How To Reduce Tax Liability With A Hobby
Did you know that you can learn how to reduce tax liability with a hobby? Yes, that's correct. The key though is that your hobby must be, per IRS rules, for-profit.
Per IRS ruling, a for-profit hobby is defined as "An activity is presumed for profit if it makes a profit in at least three of the last five tax years, including the current year (or at least two of the last seven years for activities that consist primarily of breeding, showing, training or racing horses)."
So, if you can make money from that certain passion in your life, such as creating pottery, painting or even car racing, you can reduce tax liability with your hobby by following just a few tax deduction strategies.
- Reduce your Adjusted Gross Income (AGI). Your AGI is the total amount that you pay taxes on yearly. If you have a hobby which creates income, such as selling pottery, all of the equipment or associated expenses to make your hobby item is fully deductible, although you must claim the sales as part of your AGI. So, go out and buy a new pottery wheel, load up on glazes and other pottery supplies before April 15 and lower your AGI.
- Keep a spreadsheet of all hobby related expenses throughout the year. Tracking your expenses is key to making sure that you claim all of the deductions available. And, don't think that the $2 glaze you purchased doesn't count; it does. Small expenses add up to large expenses.

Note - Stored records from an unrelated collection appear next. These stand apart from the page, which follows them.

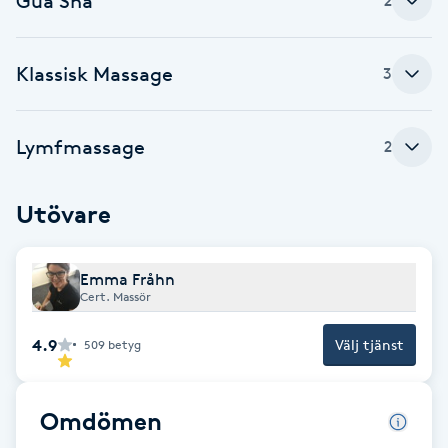
Gua Sha
2
Brynformning
Klassisk Massage
3
Brynfärgning
Lymfmassage
2
Brynplockning
Bröllopsuppsättning
Utövare
C
Emma Fråhn
Celluliter
Cert. Massör
Coachning
4.9
Välj tjänst
509
betyg
Color correction
Omdömen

- Keep a record of your car mileage when used for your hobby. If you're delivering a pottery piece to a client, you can pay yourself fifty cents a mile (as of June 21, 2010) for each mile your car is used for your hobby. This payback money, ostensibly, will pay for wear and tear on your car. Don't try to deduct the cost of oil changes, though, as they're included in that fifty cents a mile.
- Add up all of your expenses and record it on Schedule A, IRS Form 1040. A good idea is to be conservative in your deductions as this could possibly raise a red flag on your taxes if you're too aggressive in your claims.
It's always good advice to check with a Certified Public Accountant before reducing tax liability with a hobby. The right person should be able to guide you on how to fly under the IRS radar.